With malware and trojans around us, internet security based on encryption, i.e., SSL/TLS, is unfortunately not good enough. Attackers know what they deal with and want: access to session keys – or, more explicitly, covertly, tracelessly stolen crypto-key for manipulating eCommerce transactions. At least a 2-Factor-Authorization (2FA) is required. Unfortunately, this patch is temporary; it does not solve the underlying trust problem.
It seems human nature to blame others or technology for their own mistakes. In users’ perception, stories of super-capable AI in the hand of criminals could soon make the news. Even unproven rumors could become accepted mainstream opinions. Then people will use criminal AI as an excuse and reason for their misfortune or mistakes. Who will carry the burden of proof if this becomes a legal matter? Damage seems to be inevitable.

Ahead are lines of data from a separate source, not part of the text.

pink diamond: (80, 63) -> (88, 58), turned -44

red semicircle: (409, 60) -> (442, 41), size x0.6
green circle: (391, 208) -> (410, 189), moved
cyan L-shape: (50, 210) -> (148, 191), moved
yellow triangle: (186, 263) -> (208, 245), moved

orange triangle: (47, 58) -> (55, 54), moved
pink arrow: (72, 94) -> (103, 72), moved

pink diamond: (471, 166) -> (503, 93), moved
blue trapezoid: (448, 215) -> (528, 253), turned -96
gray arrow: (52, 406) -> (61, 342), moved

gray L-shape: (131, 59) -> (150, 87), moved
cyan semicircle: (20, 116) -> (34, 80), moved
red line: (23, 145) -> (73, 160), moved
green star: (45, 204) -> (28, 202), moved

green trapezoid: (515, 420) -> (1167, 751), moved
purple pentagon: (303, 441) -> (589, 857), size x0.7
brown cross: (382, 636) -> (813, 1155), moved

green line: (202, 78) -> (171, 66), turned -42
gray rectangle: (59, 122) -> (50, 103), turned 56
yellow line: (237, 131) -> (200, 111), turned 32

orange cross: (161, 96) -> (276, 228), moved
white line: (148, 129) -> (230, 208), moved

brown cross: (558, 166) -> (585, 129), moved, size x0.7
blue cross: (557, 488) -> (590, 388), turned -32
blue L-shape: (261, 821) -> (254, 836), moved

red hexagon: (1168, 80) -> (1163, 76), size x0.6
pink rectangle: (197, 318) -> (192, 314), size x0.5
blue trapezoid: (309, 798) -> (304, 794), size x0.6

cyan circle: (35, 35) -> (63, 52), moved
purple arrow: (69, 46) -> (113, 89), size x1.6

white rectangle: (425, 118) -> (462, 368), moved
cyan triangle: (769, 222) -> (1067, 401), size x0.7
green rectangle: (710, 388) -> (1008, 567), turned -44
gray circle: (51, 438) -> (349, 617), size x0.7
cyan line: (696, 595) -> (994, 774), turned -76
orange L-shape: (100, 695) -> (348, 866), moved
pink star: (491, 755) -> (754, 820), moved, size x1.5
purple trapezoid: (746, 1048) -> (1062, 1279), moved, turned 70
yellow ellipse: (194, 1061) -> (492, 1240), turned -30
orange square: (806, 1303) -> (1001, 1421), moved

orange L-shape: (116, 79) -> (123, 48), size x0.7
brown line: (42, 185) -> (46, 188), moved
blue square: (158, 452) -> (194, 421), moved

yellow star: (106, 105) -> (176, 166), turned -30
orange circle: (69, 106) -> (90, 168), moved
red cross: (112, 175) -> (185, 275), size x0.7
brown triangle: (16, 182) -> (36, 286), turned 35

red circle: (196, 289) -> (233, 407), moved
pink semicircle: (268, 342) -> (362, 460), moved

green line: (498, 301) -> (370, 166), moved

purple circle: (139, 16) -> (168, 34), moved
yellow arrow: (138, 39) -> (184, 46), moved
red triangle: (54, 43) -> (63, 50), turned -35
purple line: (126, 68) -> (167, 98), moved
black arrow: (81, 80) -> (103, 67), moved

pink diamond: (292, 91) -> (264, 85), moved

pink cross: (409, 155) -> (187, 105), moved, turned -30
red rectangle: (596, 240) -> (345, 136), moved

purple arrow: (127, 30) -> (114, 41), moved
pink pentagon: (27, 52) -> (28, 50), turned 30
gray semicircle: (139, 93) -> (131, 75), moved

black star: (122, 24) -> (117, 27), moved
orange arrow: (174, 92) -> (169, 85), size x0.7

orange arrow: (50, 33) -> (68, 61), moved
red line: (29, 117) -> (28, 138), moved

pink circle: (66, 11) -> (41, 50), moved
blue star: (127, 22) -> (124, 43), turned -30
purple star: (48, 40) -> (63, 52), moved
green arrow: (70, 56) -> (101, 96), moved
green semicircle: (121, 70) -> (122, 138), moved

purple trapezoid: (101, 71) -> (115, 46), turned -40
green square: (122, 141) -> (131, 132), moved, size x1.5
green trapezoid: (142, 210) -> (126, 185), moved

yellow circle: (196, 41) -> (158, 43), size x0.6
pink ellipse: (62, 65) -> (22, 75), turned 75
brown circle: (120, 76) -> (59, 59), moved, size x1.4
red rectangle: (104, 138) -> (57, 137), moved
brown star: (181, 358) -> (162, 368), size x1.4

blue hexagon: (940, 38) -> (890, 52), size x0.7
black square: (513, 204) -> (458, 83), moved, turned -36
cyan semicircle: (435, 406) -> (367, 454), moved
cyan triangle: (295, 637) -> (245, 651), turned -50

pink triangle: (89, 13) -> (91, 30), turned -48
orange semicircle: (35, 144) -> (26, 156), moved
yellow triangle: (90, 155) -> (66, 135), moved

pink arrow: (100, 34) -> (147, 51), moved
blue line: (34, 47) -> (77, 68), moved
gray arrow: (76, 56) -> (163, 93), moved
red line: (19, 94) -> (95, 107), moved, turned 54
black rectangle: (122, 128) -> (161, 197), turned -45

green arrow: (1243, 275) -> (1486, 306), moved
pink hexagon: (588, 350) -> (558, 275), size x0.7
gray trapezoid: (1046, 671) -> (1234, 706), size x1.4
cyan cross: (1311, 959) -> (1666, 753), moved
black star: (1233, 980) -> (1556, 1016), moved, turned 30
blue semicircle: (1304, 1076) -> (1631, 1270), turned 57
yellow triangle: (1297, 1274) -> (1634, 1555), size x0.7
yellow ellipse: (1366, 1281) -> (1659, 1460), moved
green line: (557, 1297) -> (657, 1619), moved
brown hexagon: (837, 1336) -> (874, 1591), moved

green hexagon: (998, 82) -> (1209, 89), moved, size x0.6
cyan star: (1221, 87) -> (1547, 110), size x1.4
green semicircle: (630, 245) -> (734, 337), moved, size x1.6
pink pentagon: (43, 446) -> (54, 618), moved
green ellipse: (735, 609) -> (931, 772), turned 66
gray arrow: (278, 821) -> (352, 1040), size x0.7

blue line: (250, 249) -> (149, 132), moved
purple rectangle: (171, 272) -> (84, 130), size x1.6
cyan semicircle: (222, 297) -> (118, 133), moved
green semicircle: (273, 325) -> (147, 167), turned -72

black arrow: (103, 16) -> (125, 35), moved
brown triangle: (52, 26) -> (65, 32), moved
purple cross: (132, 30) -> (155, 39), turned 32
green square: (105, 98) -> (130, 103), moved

Cybercrime is labor-intensive, but criminals have access to resources allowing them to use artificial intelligence to simplify their tasks significantly and potentially use enhanced cyber capabilities with profit. There are already an estimated 1 trillion dollars in damage annually from cybercrime; much of it is based on deception and dishonesty. But once public trust in e-commerce takes a significant hit, damage will be even more catastrophic. This situation is unacceptable. Cybersecurity must become proactive and preventative (asap) and establish (irrefutable) trust in its solutions. Unfortunately, cybercrime will not vanish, but its damage should not be caused by malware. At a minimum, we must eliminate malware, ransomware (data sabotaging), spyware, and backdoors. As a result, we could regain trust in encryption (at least among professionals) and its application in eCommerce, online banking, and logistics. These goals should be non-negotiable.
Cybersecurity should guide/help/protect people with their inherent (often unavoidable) vulnerabilities and how they can be protected from being scammed; it should not get involved operationally in tasks that can be fully automated. Having humans involved in low-level security makes it only less reliable and trustworthy.
As the first goal of cybersecurity, we should end nation states’ ability to conduct cyberwars, which is doable quickly (e.g., via hooksafe-type solutions). The goal should be to stop cyber-warfare through an open-sourced grassroots development project that should also facilitate the defense against more capable cyber adversaries.